In this paper we formalized and proved safety as well as optimality of the Responsibility-Sensitive Safety control envelopes in both longitudinal directions. The safety proofs discover loop invariants, which concisely document design properties of the system. These properties of the longitudinal cases do not transfer to the lateral case in a straightforward way, because velocity direction changes do not require an intermediate stop such as a gear change; formalizing and verifying the lateral case is an area of future research.

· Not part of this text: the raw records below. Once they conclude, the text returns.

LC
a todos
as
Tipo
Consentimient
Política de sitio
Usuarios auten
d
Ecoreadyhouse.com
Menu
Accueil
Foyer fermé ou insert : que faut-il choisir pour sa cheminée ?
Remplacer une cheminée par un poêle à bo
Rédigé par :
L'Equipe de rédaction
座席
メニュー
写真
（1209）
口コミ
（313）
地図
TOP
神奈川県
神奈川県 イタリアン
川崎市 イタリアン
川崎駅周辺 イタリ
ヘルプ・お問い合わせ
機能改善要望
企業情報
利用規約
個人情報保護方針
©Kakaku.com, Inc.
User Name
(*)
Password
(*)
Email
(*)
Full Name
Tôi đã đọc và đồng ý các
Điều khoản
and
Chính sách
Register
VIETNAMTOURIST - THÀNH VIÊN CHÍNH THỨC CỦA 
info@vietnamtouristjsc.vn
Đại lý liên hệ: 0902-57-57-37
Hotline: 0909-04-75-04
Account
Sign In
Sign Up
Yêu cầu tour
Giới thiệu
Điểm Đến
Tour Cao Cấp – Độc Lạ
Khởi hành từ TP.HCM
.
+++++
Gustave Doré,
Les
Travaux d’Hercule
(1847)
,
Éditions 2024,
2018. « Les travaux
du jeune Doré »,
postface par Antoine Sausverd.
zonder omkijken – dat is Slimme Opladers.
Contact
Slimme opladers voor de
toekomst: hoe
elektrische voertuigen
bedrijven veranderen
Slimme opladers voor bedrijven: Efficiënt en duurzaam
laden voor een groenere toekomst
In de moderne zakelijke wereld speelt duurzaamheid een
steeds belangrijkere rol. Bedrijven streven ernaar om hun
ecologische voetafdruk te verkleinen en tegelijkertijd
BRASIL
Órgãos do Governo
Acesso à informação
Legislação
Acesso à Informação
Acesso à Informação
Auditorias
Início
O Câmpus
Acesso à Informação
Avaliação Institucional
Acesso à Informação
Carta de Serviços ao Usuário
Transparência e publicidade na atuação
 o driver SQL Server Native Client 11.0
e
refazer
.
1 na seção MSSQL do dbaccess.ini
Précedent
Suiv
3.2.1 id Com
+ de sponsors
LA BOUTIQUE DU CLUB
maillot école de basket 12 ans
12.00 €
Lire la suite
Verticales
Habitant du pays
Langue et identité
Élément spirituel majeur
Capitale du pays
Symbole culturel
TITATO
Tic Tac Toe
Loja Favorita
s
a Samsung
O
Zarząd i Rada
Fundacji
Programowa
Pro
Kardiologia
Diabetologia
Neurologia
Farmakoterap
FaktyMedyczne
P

To complement the safety guarantees of formal verification with practical tools to test and debug unverified models, as well as to assess the fidelity of verified models in specific driving situations and under specific parameter choices, we introduce refinement proofs and correct compilation from nondeterministic models to deterministic implementations in Python. Formal methods guarantee correctness in a model of physics, refinement proofs and correct compilation guarantee correctness of implementations, and simulation and testing allow for inspecting the fidelity of the formal model and the concrete behavior of the implementation under specific parameter choices. Future research includes combination with falsification methods to provide a systematic automated approach to testing of unverified models in differential dynamic logic.